What you have to do: Hunt through the lines below for the string "Dinolandia" and copy each one that has it.

Data for analysis:
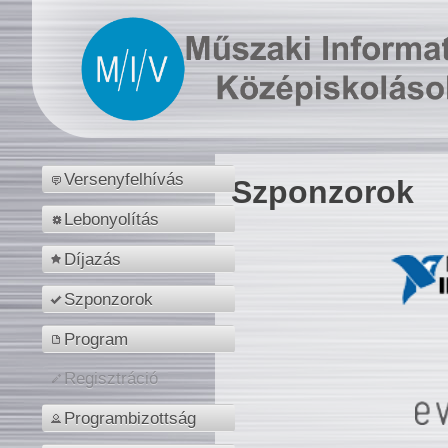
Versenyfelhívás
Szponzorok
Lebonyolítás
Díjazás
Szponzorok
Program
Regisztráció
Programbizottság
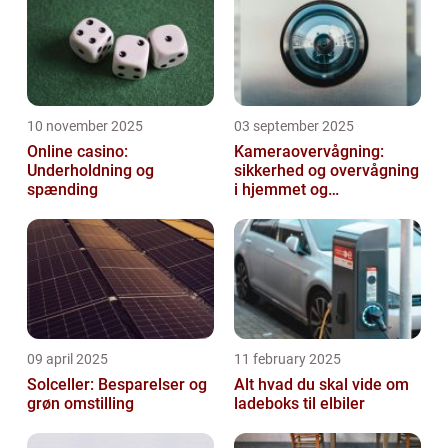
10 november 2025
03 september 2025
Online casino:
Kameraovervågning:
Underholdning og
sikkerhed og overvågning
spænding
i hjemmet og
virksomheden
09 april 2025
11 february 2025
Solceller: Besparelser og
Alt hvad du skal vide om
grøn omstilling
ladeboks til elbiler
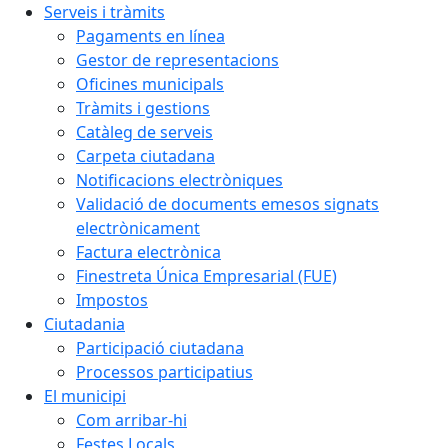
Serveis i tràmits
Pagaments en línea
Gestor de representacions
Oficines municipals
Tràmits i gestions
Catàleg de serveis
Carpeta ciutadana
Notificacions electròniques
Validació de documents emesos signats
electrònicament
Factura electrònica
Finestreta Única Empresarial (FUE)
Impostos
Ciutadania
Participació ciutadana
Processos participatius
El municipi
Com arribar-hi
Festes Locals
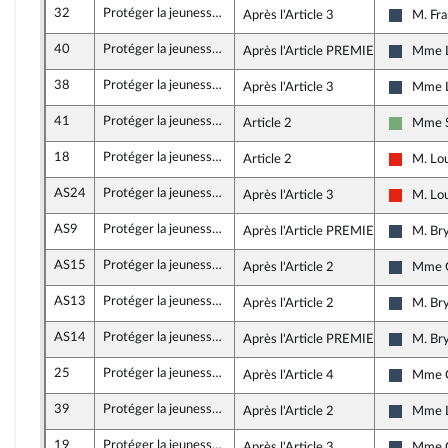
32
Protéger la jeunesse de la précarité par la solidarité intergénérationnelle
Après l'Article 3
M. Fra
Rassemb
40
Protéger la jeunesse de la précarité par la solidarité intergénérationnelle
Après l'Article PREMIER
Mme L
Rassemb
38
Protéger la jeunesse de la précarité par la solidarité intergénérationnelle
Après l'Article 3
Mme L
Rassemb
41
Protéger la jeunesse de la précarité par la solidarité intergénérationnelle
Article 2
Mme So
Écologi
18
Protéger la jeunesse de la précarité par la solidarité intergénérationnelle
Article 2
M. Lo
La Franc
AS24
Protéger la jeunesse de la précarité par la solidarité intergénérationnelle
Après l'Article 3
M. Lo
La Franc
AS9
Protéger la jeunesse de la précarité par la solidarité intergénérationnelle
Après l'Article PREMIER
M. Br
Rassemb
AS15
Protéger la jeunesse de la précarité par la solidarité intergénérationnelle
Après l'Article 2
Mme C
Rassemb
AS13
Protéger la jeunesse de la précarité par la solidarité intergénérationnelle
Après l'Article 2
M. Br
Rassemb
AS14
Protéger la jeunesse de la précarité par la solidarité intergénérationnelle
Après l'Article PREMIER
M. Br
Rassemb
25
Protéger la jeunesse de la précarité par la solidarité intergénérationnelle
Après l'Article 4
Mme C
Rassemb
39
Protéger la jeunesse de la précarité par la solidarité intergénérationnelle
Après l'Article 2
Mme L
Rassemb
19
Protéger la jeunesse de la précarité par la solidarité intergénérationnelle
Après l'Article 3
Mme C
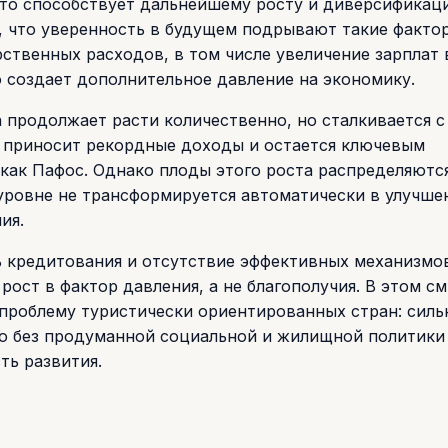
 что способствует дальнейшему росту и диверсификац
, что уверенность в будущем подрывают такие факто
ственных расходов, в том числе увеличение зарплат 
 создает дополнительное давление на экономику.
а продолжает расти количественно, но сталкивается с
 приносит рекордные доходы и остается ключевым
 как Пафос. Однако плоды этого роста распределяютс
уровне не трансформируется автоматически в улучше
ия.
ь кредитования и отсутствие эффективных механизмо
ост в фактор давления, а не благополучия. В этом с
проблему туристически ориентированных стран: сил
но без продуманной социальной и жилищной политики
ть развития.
---
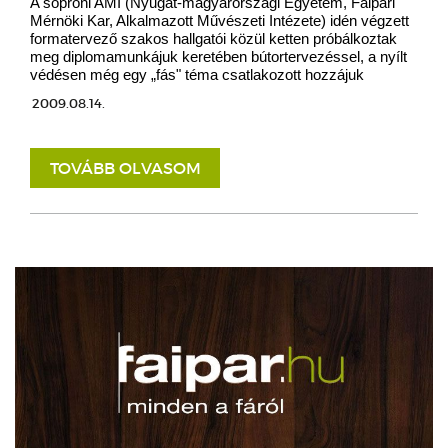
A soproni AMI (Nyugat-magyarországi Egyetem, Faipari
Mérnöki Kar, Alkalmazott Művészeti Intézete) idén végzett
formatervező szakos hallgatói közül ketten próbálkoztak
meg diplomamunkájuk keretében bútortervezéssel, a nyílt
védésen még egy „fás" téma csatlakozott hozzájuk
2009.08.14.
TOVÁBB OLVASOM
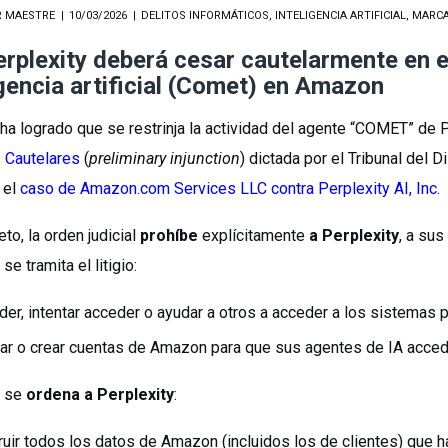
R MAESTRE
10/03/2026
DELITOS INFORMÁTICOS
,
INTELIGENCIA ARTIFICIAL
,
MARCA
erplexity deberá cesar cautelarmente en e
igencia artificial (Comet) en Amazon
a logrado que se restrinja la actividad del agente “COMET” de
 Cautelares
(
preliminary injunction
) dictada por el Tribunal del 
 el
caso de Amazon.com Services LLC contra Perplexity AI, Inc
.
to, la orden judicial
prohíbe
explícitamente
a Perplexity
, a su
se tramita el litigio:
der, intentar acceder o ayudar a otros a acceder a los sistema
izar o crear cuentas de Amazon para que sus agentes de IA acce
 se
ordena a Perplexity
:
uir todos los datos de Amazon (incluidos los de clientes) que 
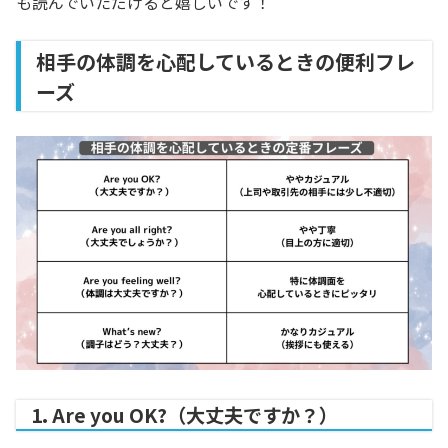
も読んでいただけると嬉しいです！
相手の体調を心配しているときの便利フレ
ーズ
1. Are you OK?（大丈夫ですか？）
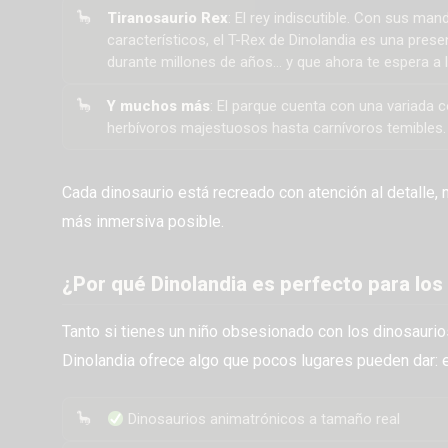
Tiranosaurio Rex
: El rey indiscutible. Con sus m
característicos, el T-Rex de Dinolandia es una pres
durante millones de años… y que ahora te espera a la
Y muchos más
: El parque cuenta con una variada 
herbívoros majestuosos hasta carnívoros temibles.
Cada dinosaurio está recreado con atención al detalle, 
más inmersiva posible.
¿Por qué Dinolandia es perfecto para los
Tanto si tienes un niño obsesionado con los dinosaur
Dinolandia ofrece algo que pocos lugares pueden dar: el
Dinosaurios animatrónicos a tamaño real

Result of the task:
característicos, el T-Rex de Dinolandia es una pres
¿Por qué Dinolandia es perfecto para los
Dinolandia ofrece algo que pocos lugares pueden dar: el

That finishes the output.